In a very honest article “I Am a Sperm Donor Baby and I Don’t Care Who My Dad Is”, Lucy explains how biology has nothing to do with how she feels about the people, who brought her up: Her real parents!
“I refer to this man as my “biological father,” not my “dad,” because he is not my dad. I have half his genes, but he has had absolutely no role in my life whatsoever. He donated his sperm on the condition that he could remain anonymous; it was an altruistic gesture to help someone somewhere in the U.K. who couldn’t conceive naturally. He didn’t want to be my dad; he just wanted to do a good thing. Yes, I am grateful to him for this act, but I feel no emotional connection to him”, Lucy says.
Her mother was always open about how the twins were conceived, and it has never been a problem for Lucy: “When I tell people about my origins, I am nearly always asked: “Don’t you want to know who your dad is?” My answer, without hesitation, is always no.”
In the UK, the law on sperm donation changed in 2004, prohibiting the use of anonymous sperm donors from 2006. It is now possible for the donor’s identity to be released to the child once it reaches 18. Before the age of 18, parents and child can access non-identifying information about them, like physical description, age, and ethnicity.

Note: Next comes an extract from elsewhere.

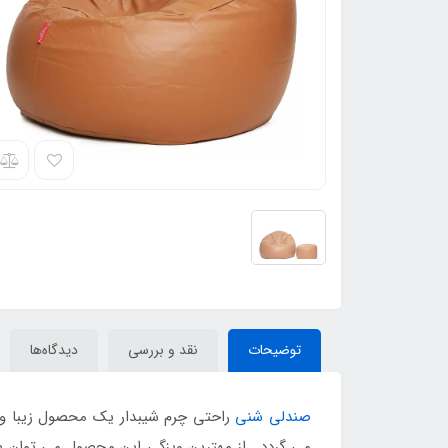
توضیحات
نقد و بررسی
دیدگاه‌ها
صندلی شنی
راحتی چرم شیبدار یک محصول زیبا و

Lucy’s brother is very keen to learn more about the donor, and after the law has changed, it has been possible for him to gain a bit of information about the sperm donor.
Lucy realizes that not all donor-conceived children are as happy as she is, and there may be many reasons why. But she has a message for them: “I want to tell them this: Think of the effort someone went through to have you. You were extremely wanted.”
She believes that a parent is someone who loves you unconditionally and does their absolute best to raise you as well as they can. Their genes are irrelevant.